→ Exercise prompt
In the records that come next, find every line with "Manage". Return those lines.

→ Data shown
Content starts

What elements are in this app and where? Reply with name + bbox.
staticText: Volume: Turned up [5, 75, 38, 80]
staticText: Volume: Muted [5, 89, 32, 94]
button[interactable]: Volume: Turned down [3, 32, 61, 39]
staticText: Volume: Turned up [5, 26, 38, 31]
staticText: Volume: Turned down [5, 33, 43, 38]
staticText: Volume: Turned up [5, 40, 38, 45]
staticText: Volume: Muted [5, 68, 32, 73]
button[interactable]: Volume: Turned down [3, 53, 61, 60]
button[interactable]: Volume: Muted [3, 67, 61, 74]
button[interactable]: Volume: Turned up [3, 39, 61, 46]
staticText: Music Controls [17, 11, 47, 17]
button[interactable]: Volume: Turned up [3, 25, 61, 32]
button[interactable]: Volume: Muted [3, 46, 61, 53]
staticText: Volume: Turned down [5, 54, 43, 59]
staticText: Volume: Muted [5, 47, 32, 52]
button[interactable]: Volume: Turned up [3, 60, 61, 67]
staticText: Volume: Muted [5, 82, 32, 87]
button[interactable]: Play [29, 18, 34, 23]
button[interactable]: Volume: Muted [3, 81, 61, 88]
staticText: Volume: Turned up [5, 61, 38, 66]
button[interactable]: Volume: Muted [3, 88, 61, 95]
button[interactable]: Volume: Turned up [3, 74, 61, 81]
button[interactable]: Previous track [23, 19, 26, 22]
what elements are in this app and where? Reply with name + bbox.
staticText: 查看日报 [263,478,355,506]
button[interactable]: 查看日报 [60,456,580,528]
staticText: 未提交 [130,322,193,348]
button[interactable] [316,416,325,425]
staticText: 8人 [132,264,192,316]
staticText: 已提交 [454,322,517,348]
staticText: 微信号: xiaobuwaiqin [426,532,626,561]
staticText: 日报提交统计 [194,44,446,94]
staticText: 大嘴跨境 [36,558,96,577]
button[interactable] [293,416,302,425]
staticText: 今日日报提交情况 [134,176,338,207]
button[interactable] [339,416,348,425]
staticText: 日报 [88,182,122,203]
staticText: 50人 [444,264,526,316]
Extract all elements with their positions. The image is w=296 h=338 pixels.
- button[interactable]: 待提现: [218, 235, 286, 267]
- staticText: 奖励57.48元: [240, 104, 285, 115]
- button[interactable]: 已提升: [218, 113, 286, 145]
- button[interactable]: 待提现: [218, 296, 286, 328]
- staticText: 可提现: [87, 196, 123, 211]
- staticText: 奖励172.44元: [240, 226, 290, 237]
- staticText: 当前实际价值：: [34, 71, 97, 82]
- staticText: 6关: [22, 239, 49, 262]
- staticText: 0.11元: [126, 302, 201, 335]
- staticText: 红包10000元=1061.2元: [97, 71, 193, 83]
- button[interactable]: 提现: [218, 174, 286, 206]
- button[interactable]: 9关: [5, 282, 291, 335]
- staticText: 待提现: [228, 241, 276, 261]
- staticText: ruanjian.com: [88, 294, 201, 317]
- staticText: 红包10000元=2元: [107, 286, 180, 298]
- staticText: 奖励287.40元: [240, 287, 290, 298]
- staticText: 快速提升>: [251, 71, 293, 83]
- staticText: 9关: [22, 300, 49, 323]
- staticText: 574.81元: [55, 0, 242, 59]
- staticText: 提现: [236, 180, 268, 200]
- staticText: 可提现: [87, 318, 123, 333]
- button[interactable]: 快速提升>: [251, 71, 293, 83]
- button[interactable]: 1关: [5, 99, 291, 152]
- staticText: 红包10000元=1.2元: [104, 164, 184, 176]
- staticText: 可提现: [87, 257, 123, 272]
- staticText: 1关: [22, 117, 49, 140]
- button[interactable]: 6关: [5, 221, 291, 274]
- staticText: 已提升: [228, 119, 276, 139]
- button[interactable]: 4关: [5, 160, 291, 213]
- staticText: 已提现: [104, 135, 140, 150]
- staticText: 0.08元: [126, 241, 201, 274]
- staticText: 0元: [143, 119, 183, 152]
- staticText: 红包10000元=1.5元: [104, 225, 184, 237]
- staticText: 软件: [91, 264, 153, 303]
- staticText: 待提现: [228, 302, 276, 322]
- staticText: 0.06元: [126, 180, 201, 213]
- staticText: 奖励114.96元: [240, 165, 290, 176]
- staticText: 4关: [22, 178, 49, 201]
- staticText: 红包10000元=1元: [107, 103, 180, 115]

Content ends
Content starts

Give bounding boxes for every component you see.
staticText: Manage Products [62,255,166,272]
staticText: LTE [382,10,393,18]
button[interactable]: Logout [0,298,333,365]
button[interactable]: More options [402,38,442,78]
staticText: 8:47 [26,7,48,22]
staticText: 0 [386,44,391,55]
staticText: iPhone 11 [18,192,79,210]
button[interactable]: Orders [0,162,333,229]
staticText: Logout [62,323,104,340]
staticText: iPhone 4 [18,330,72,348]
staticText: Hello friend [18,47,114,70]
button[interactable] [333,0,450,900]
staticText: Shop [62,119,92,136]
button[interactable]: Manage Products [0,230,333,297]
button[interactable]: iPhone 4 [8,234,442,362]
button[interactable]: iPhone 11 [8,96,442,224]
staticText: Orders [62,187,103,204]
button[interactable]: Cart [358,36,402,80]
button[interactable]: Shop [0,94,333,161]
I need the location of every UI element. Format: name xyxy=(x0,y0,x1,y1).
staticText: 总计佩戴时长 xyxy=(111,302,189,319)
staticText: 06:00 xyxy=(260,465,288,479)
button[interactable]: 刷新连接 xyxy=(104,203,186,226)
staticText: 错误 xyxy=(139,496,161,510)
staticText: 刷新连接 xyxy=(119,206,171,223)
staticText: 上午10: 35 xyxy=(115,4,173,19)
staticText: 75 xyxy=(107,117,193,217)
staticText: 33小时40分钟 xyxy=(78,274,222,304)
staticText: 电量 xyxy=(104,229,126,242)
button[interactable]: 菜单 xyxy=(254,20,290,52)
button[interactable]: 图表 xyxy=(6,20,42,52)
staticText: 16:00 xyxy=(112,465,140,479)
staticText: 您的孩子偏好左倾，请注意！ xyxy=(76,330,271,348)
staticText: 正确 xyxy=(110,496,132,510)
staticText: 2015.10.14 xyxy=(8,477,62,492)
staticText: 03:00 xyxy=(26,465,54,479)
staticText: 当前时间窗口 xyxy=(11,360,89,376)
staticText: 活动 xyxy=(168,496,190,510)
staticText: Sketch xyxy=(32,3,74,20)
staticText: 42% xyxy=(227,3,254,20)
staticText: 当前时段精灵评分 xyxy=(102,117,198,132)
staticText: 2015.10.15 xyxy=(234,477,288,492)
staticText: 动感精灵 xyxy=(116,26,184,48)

Content ends

→ Answer space
staticText: Manage Products [62,255,166,272]
button[interactable]: Manage Products [0,230,333,297]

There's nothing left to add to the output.